Guia da Semana: Quais as principais dificuldades encontradas pelo caminho? Houve algum imprevisto, algo que ficou fora do planejamento?
Pandiani: Quase tudo sai fora do planejamento em uma viagem como essa. Não só por ser a primeira, mas como a viagem foi muito longa e passou por regiões inóspitas e isoladas, a chance de algo sair exatamente como pensamos era difícil. O que vale é a capacidade de improvisação. No final, ficaram muitas boas lembranças e também muitos aprendizados. A parte da logística de abastecimento foi bem falha, o rodízio inicial de velejadores também não deu certo. Mas o incrível é que no final chegamos bem e dentro do prazo.

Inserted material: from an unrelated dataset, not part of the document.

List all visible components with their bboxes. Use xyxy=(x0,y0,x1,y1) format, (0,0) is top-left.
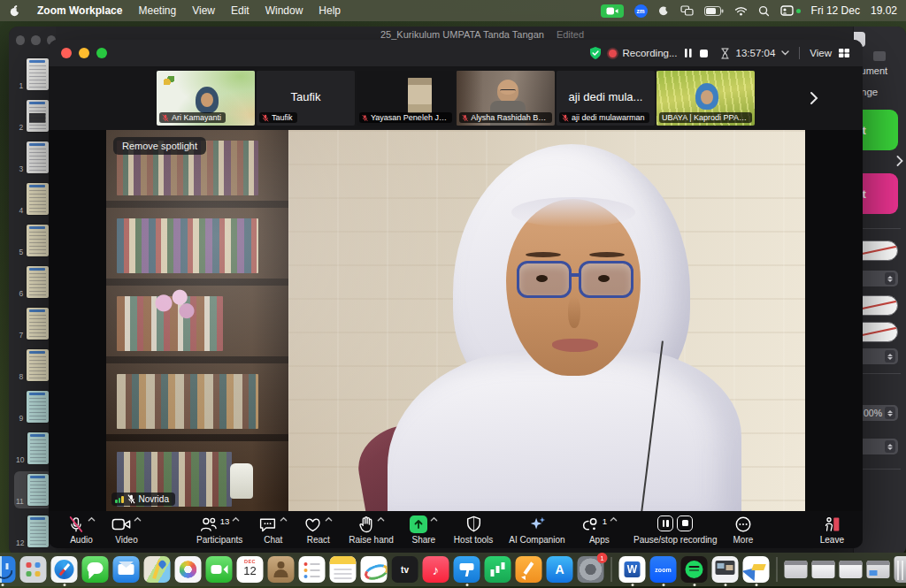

Guia da Semana: Vocês tiveram algum tipo de patrocínio? Como conseguiram?
Pandiani: Sim, foram vários os patrocinadores: Semp Toshiba, Amex, Natura, Nutrimental, Suzuki, DHL e Paparazzi. O segredo da venda é bem simples: oitenta visitas a empresas - no final consegue-se o objetivo por persistência.

Guia da Semana: Há quanto tempo você tem intimidade com as velas?
Pandiani: Comecei a velejar no final de 1982, em Ilhabela, em um Hobiecat 16. Logo depois comecei a competir e durante dez anos foi o que fiz na minha vida.

Guia da Semana: De que maneira essa experiência influenciou a sua vida?
Pandiani: Foi uma guinada enorme na minha vida. A partir do dia que comecei a navegar na Entre Trópicos tive a certeza que era o que eu mais queria fazer na minha vida. Nada me dá tanto prazer e realização. É como uma comunhão, uma integração com a natureza sem precedentes. O barco por ser pequeno é como uma extensão do meu corpo. Seria como vestir um traje que me permite viajar pelo mundo. Propositalmente pequeno, ele nos coloca em uma outra dimensão frente aos elementos. Com esta exposição máxima, posso dizer que só é possível viver assim no mar se você procurar entendê-lo e aceitar a vida rústica.

Guia da Semana: Quais são os seus projetos futuros?
Pandiani: Fazer a Passagem Noroeste no norte do Canadá. A passagem esteve fechada por causa do gelo. Em função do degelo, a cada ano fica mais fácil passar por lá, infelizmente!


Atualizado em 6 Set 2011.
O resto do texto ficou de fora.